Sunday, November 03, 2019

Depravity

Calvin or Arminius both believed in "total depravity. (I've been reading church history ( *) --the topic has come up from time to time, and still turns out to be a live issue.) I think I get the hang of it, but I would say things rather differently.

All humans have partly corrupted wills, so that just about everything we do is from mixed motives. We sell land and give the proceeds to the church, but hold something back. If we persist in trying to do right, and hold our evil passions in check, we will become better--though only relatively so. We ought to applaud those who try for virtue, even though we know they can't perfectly succeed, as inspirations to each other. God will be the final judge, and none of our tainted righteousness is of any value before Him. There may be a lot of good drink in our punchbowl, but there's still a turd floating in it--even if it's just a little one.

When faced with our shortcomings, we can try harder (albeit never perfectly), or double down on evil (again, not perfectly). If we were simple creatures, our striving to be better would bring us closer and closer to perfection -- exponentially close -- but never quite there. We're not simple creatures; we have "islands" of greater or lesser self-awareness and obedience, and we have active enemies (world and the devil, as well as the flesh). So more realistically, we'd never get close. We need God's grace.

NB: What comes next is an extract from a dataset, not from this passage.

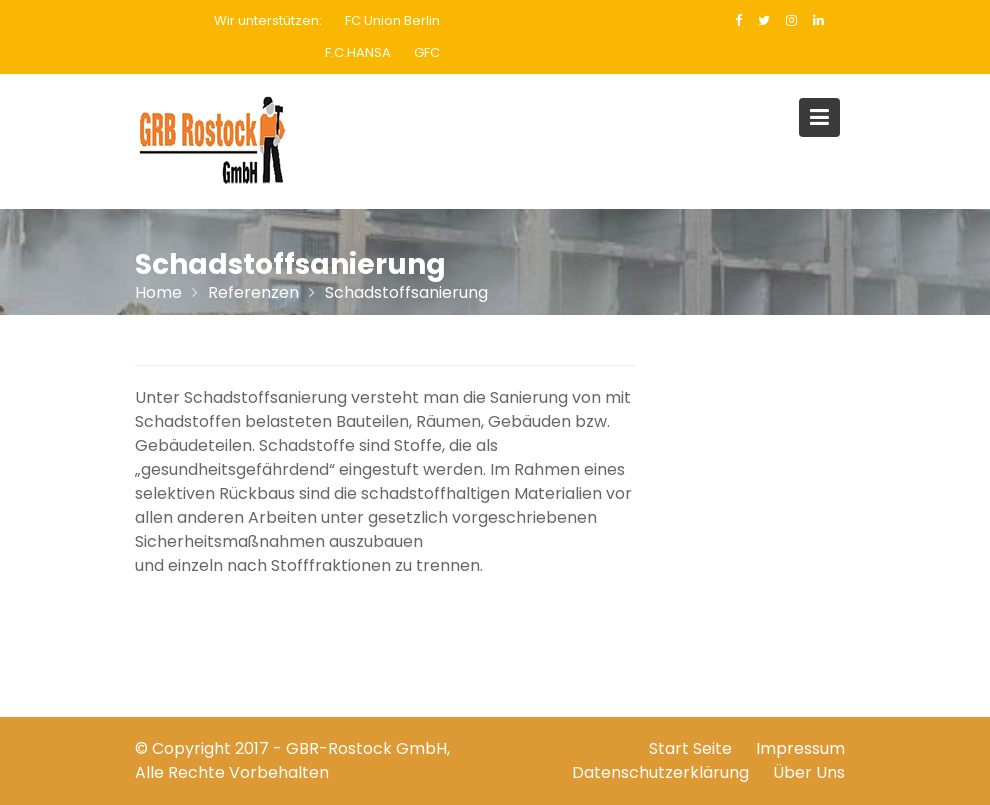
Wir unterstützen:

Given the opportunity to accept grace, we can accept (with caveats we never mention to ourselves). To those who have a little obedience, more opportunity for obedience will be given. Those who have not lose what they have as they turn farther and farther away. Given those unmentioned caveats we(**) use, it doesn't seem that we hang onto grace by our own good will alone.


(*) There is a lot of it. I'm digging in a little more before calling my chapter done.

(**) Me and those I've had opportunity to observe closely enough. I extrapolate from there.